The Biden administration cannot afford to take too soft a stance towards China, as Obama was accused of doing, and the more assertive military posture in cyberspace that Biden inherits may be worth preserving. However, economic considerations and diplomacy will still be indispensable parts of any China strategy. Biden needs to carefully balance U.S. cyber defense and economic interests, while at the same time rebuilding a State Department that was greatly weakened by his predecessor. It is a fine line to walk and I don't envy him the task.

Sanjay Beri

CEO at Netskope

Elevating cyber policy needs to be the nation's focus not just in reaction, but in training and education. National cybersecurity must focus on the fact that data is the new oil, so understanding where that data is, and how to protect it, is imperative. Less than 0.1% of the U.S. GDP is spent on cybersecurity when in reality the new wars are happening in the cyber world.

Over the last year especially, we have seen digital transformation accelerated by the pandemic. As a result, training the next generation of security experts needs to happen early, or the U.S. will continue to be outmanned by its adversaries.

It is not the job of the government to invent, it is to defend. Innovation happens in the private sector, so policies should encourage the people who are going to develop next-generation security tools, as well as the people who will operate them.

Corey Thomas

CEO at Rapid7

A top priority, as the Biden administration knows, is to get the government's own house in order and recover from the SolarWinds attack by using ongoing IT modernization programs and forthcoming COVID relief, infrastructure and stimulus packages to strengthen the security of federal systems.

One of the things that is arguably different in comparison to the Obama era is that more policymakers and large enterprises recognize cybersecurity to be a critical component of business and government operations. However, I see less awareness and security maturity among smaller private sector entities. Unfortunately, this increasingly makes them targets of malicious cyberattacks, and it is often more difficult for smaller and medium-sized organizations to recover when they are already under-resourced. For these reasons, cybersecurity-focused funding, incentive and education programs for this segment of the market will help strengthen baseline security practices.

Supply chain risk has become a dominant topic in security, particularly the security of shared services. Third parties that provide services to many organizations systemwide, such as cloud platforms and managed services providers, have outsized risk if they are not secure. The federal government is coordinating multiple work streams focused on supply chain security, and this work should continue as the complexity of interconnected systems will only increase.
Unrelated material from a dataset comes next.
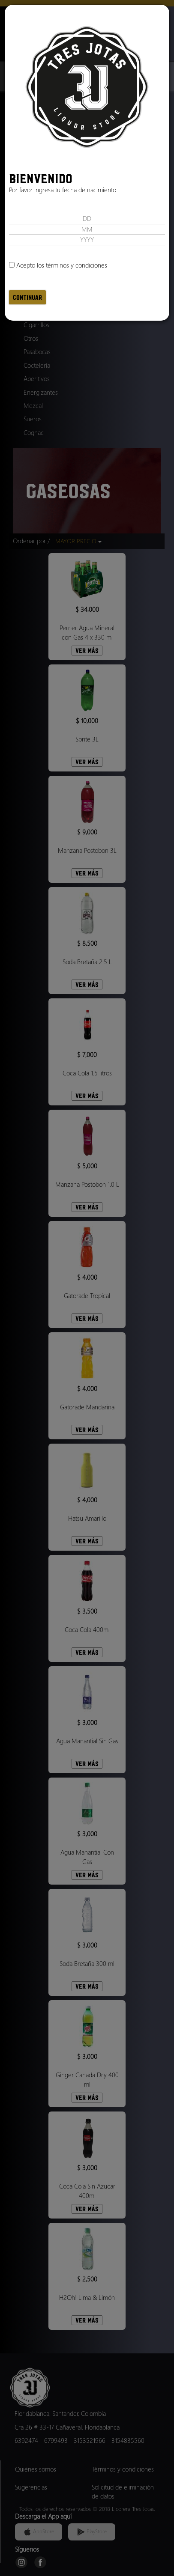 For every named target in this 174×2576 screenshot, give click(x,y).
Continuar (27, 297) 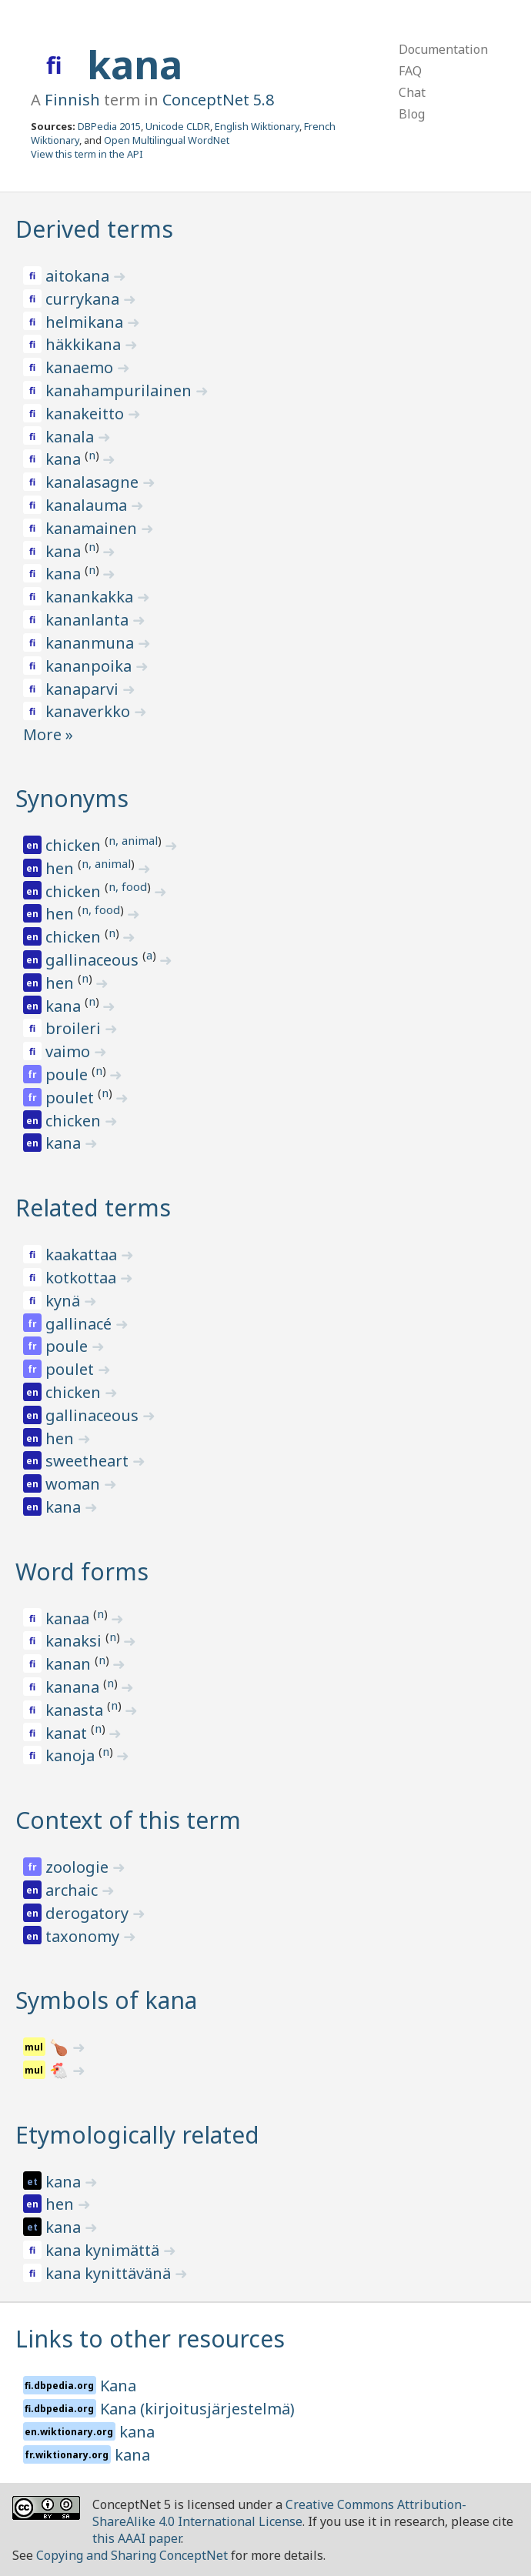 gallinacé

As the Biden administration considers whether to carry on with domestic privacy legislation work initiated by the Obama team, they should prioritize federal requirements for consumers' personal information security. Roughly half of all states now have enacted laws requiring security for personal information. This patchwork is not good for businesses or consumers, yet there is greater consensus on federal security requirements for personal information than for other aspects of privacy. While privacy is important, personal information security would independently advance the goals of protecting consumers and driving adoption of consistent basic cybersecurity practices in the private sector.

Sherry Ryan

CISO at Juniper Networks

In the wake of the SolarWinds incident, I expect a stronger emphasis to be given to supply chain security and for more assistance to be given to U.S. firms to help them strengthen their cyber defenses. This assistance will include more guidance documents, such as those provided currently by CISA and NIST, to aid organizations in hardening their infrastructures. I also anticipate a renewed focus on forging effective public-private partnerships to further our nation's cybersecurity posture and a greater commitment to attribution and accountability for hostile actions taken against U.S. organizations. My expectation is that investments in cybersecurity capabilities will be increased with a focus upon leading edge technology solutions.